Die durchzuführende Gesamtabwägung ergebe für den zur Entscheidung stehenden Sachverhalt, dass das Interesse der registrierten Nutzer an den übermittelten Daten berechtigt sei und kein Grund zu der Annahme bestehe, dass das Interesse des Klägers an dem Ausschluss der Übermittlung bei Abwägung zwischen seinem Recht auf informationelle Selbstbestimmung nach Art. 2 Abs. 1 GG i. V. m. Art. 1 Abs. 1 GG, dem Recht der Beklagten auf Berufsfreiheit nach Art 12 Abs. 1 GG und der Interessen der Titelkaufinteressenten schutzwürdig wäre.

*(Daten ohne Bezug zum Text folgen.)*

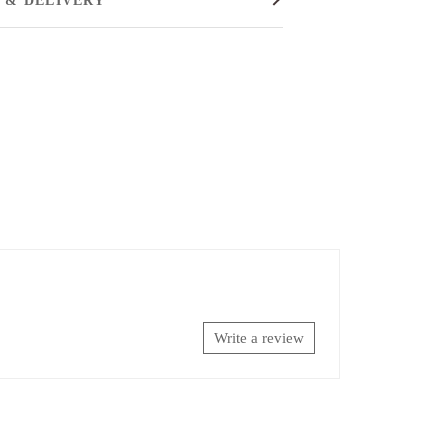
Write a review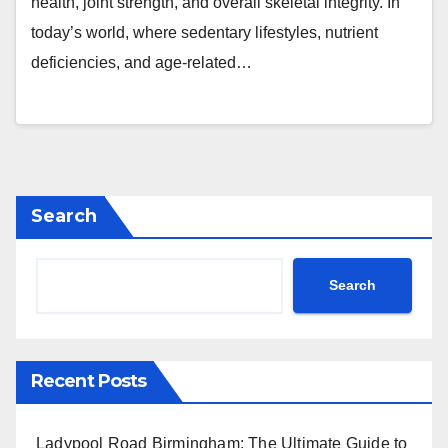
health, joint strength, and overall skeletal integrity. In
today’s world, where sedentary lifestyles, nutrient
deficiencies, and age-related…
Search
Search
Recent Posts
Ladypool Road Birmingham: The Ultimate Guide to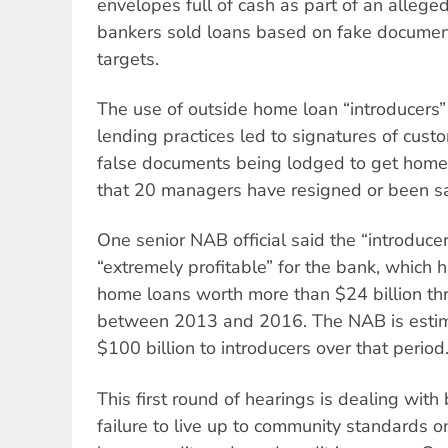
envelopes full of cash as part of an alleged
bankers sold loans based on fake documen
targets.
The use of outside home loan “introducers
lending practices led to signatures of cus
false documents being lodged to get home
that 20 managers have resigned or been sa
One senior NAB official said the “introduc
“extremely profitable” for the bank, which
home loans worth more than $24 billion th
between 2013 and 2016. The NAB is estim
$100 billion to introducers over that period
This first round of hearings is dealing wit
failure to live up to community standards 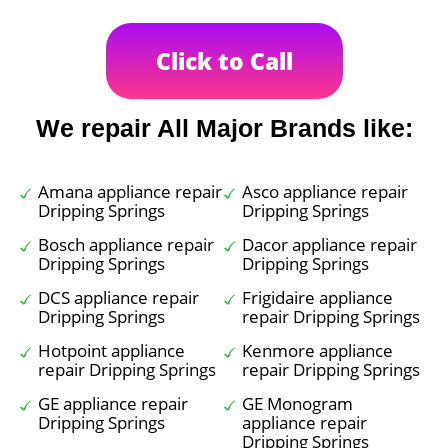
Click to Call
We repair All Major Brands like:
Amana appliance repair
Asco appliance repair
Dripping Springs
Dripping Springs
Bosch appliance repair
Dacor appliance repair
Dripping Springs
Dripping Springs
DCS appliance repair
Frigidaire appliance
Dripping Springs
repair Dripping Springs
Hotpoint appliance
Kenmore appliance
repair Dripping Springs
repair Dripping Springs
GE appliance repair
GE Monogram
Dripping Springs
appliance repair
Dripping Springs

Ein berechtigtes Interesse Dritter an der Kenntnis der personenbezogenen Daten eines anderen könne nur insoweit vorliegen, als die Kenntnis für die vom Empfänger beabsichtigten Ziele und Zwecke erforderlich sei. Es fehle stets für solche Informationen, die der Empfänger nicht benötige. Die Ziele und Zwecke des Empfängers müssten dabei aber von der Rechtsordnung nicht ausdrücklich geschützt sein, so dass auch rein wirtschaftliche Interessen genügen könnten (BGH, 22.05.1984, Az. VI ZR 105/82, NJW 1984, 1886). Je nach der Zweckbestimmung eines Auskunftssystems sei der Empfängerkreis von vorneherein so festzulegen, dass hierzu nur solche gehörten, bei denen ein solches Interesse vorliegen könne (Gola/Schomerus, a. a. O., § 29 Rn. 21). Ein solches Interesse sei durch die Ausführungen der Beklagten zu ihrem Geschäftszweck, ihren Kunden und den Sicherungsmechanismen ihrer Plattform anzunehmen.

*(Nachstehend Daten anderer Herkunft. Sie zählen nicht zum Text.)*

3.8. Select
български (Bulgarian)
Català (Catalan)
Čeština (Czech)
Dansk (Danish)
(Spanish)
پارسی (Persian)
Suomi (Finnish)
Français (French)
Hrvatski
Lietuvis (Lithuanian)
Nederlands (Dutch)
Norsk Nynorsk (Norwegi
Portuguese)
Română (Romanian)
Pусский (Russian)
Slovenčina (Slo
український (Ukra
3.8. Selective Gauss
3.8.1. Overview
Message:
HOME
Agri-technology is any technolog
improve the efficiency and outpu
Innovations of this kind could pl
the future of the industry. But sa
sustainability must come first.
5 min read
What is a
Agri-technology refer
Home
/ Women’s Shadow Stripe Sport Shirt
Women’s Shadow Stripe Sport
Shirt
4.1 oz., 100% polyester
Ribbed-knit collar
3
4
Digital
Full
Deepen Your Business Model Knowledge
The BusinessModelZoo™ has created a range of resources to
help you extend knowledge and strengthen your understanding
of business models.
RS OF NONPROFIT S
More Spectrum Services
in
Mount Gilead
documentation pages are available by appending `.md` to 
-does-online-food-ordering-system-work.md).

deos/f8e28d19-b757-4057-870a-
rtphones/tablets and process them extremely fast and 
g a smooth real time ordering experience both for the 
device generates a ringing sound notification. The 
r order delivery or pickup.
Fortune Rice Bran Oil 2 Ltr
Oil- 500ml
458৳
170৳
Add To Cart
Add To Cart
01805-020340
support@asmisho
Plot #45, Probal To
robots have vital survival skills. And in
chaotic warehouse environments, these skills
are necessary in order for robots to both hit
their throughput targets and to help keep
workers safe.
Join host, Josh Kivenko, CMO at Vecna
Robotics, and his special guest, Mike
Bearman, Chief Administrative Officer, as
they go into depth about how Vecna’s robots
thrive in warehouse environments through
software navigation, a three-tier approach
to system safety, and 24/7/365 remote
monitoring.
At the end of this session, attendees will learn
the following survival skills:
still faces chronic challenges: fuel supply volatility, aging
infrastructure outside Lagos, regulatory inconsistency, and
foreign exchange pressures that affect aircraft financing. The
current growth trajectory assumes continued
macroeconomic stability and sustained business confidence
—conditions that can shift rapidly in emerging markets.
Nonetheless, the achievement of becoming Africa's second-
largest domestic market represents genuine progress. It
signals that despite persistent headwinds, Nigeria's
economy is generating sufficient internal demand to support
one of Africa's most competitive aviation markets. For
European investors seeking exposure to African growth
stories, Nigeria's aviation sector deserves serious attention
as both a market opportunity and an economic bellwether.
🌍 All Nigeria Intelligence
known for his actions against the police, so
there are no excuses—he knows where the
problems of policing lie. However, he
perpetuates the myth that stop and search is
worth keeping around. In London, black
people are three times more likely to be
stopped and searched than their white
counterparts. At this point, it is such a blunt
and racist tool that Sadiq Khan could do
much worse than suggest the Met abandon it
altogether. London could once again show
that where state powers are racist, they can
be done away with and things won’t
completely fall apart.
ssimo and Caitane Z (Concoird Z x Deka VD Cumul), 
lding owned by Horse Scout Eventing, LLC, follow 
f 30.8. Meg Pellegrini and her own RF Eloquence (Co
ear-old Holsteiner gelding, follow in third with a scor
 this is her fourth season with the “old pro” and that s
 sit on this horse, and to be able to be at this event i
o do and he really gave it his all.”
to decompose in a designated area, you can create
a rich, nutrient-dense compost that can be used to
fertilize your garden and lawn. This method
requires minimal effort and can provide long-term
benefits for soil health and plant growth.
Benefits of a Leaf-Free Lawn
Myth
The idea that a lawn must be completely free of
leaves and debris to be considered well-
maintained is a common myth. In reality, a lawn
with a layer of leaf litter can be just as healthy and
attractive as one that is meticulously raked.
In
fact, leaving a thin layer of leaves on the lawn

Es werde im Rahmen des kostenfreien Angebots nur ein begrenzter Datensatz verfügbar gemacht (voller Name, Wohnort, die ersten drei Ziffern der Postleitzahl). Soweit diese persönlichen Daten jedoch verfügbar gemacht und übermittelt würden, bestehe ein berechtigtes Interesse der Titelkaufinteressenten hieran.

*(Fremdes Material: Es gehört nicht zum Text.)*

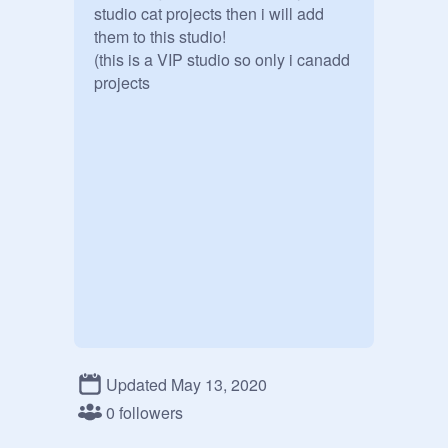
studio cat projects then i will add 
them to this studio!

(this is a VIP studio so only i canadd 
projects
Updated May 13, 2020
0 followers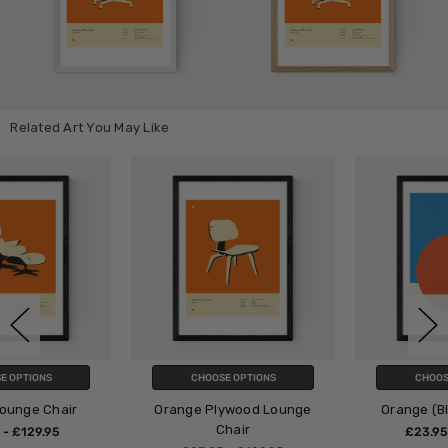
Related Art You May Like
CHOOSE OPTIONS
CHOOSE OPTIONS
Orange Plywood Lounge
Orange (Blue & Orange)
Chair
£23.95 - £129.95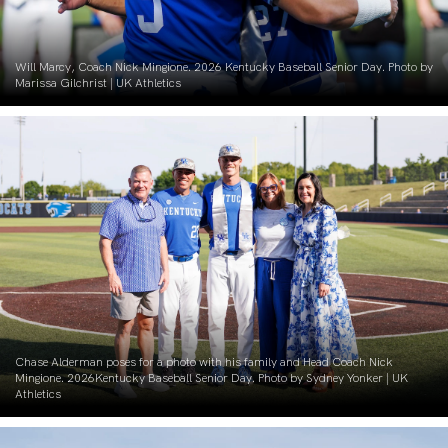
Will Marcy, Coach Nick Mingione. 2026 Kentucky Baseball Senior Day. Photo by
Marissa Gilchrist | UK Athletics
Chase Alderman poses for a photo with his family and Head Coach Nick
Mingione. 2026Kentucky Baseball Senior Day. Photo by Sydney Yonker | UK
Athletics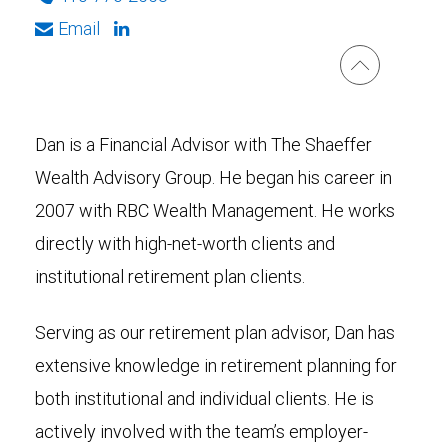
Email
Dan is a Financial Advisor with The Shaeffer
Wealth Advisory Group. He began his career in
2007 with RBC Wealth Management. He works
directly with high-net-worth clients and
institutional retirement plan clients.
Serving as our retirement plan advisor, Dan has
extensive knowledge in retirement planning for
both institutional and individual clients. He is
actively involved with the team’s employer-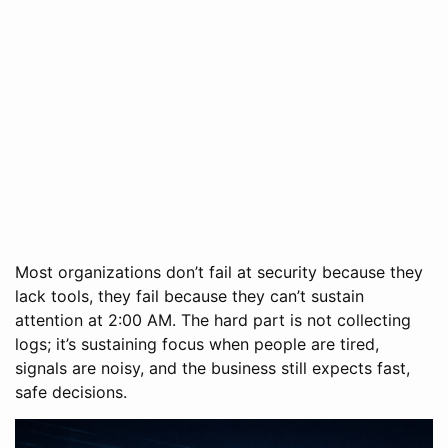
Most organizations don’t fail at security because they
lack tools, they fail because they can’t sustain
attention at 2:00 AM. The hard part is not collecting
logs; it’s sustaining focus when people are tired,
signals are noisy, and the business still expects fast,
safe decisions.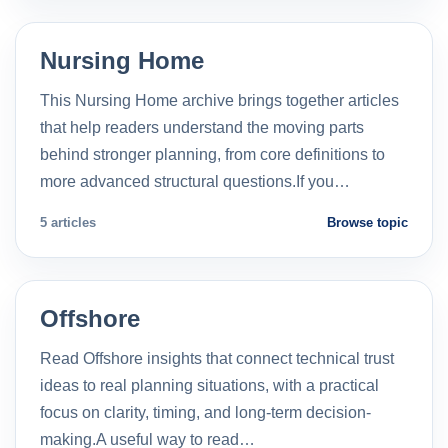
Nursing Home
This Nursing Home archive brings together articles
that help readers understand the moving parts
behind stronger planning, from core definitions to
more advanced structural questions.If you…
5 articles
Browse topic
Offshore
Read Offshore insights that connect technical trust
ideas to real planning situations, with a practical
focus on clarity, timing, and long-term decision-
making.A useful way to read…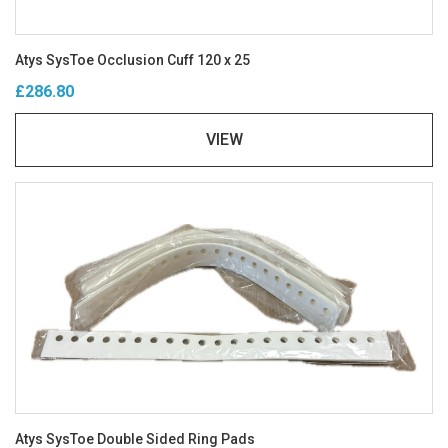
Atys SysToe Occlusion Cuff 120 x 25
£286.80
VIEW
Atys SysToe Double Sided Ring Pads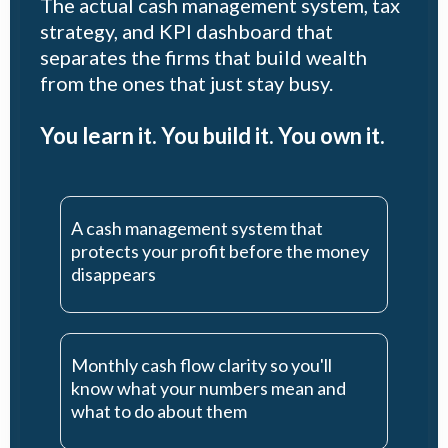
The actual cash management system, tax
strategy, and KPI dashboard that
separates the firms that build wealth
from the ones that just stay busy.
You learn it. You build it. You own it.
A cash management system that
protects your profit before the money
disappears
Monthly cash flow clarity so you'll
know what your numbers mean and
what to do about them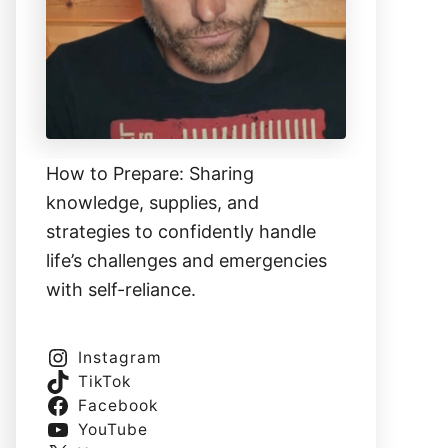
How to Prepare: Sharing
knowledge, supplies, and
strategies to confidently handle
life’s challenges and emergencies
with self-reliance.
Instagram
TikTok
Facebook
YouTube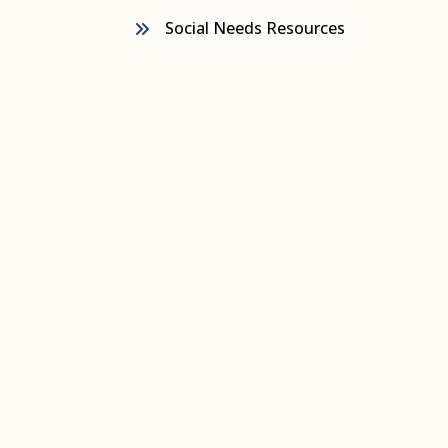
Social Needs Resources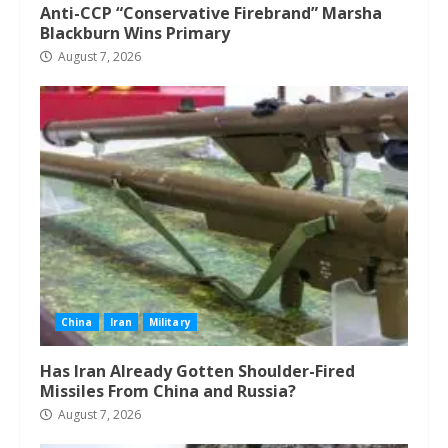
Anti-CCP “Conservative Firebrand” Marsha
Blackburn Wins Primary
August 7, 2026
China
Iran
Military
Has Iran Already Gotten Shoulder-Fired
Missiles From China and Russia?
August 7, 2026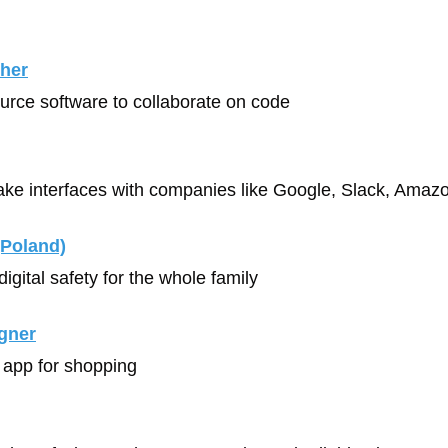
her
urce software to collaborate on code
ke interfaces with companies like Google, Slack, Amaz
(Poland)
t digital safety for the whole family
gner
 app for shopping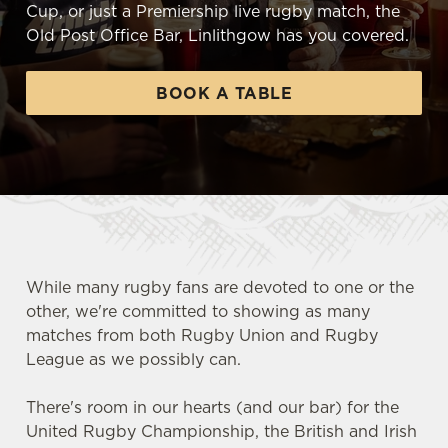
Cup, or just a Premiership live rugby match, the
Old Post Office Bar, Linlithgow has you covered.
BOOK A TABLE
While many rugby fans are devoted to one or the
other, we're committed to showing as many
matches from both Rugby Union and Rugby
League as we possibly can.
There's room in our hearts (and our bar) for the
United Rugby Championship, the British and Irish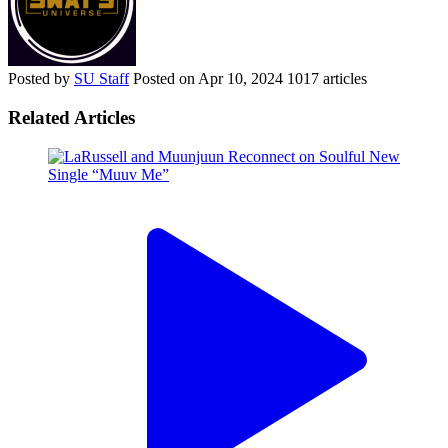
Posted by
SU Staff
Posted on
Apr 10, 2024
1017 articles
Related Articles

Eine listenmäßige Anzeige von Daten, nach denen ein registrierter Nutzer nicht selbst gesucht hat, finde auf der Plattform der Beklagten nicht statt.

Außerdem ziele die Plattform der Beklagten offensichtlich auf die Übermittlung von Titelinformationen an Titelkaufinteressenten und nicht an neugierige Dritte. Der Kläger bestreite die Sicherungsmechanismen der Beklagten nicht. Diese seien indes schon darauf ausgerichtet, nur Titelkaufinteressenten (bzw. Titelverkäufer) als registrierte und damit zugangsberechtigte Nutzer in der Plattform einzubinden. Hierfür bedürfe es eines umständlichen, postalischen Registrierungsprozesses unter Angabe der Adressdaten des Nutzers und der Zusicherung des Nutzers, die Daten vertraulich zu behandeln. Die Freischaltung erfolge erst, nachdem die postalisch an den Nutzer versandte Registrierungsvereinbarung nebst Vertraulichkeitsvereinbarung zu den Daten erneut auf dem postalischem Wegen an die Beklagte zurückgelangt sei. Die Beklagte habe damit dem Empfängerkreis der übermittelten Daten durch diese Sicherungsmaßnahmen sowie die Gestaltung ihrer Internetauftrittes selbst, welcher sehr sachlich gestaltet ist, eindeutig festgelegt und zwar auf solche Nutzer, die Titel tatsächlich (ggf. gewerblich) aufkaufen wollten.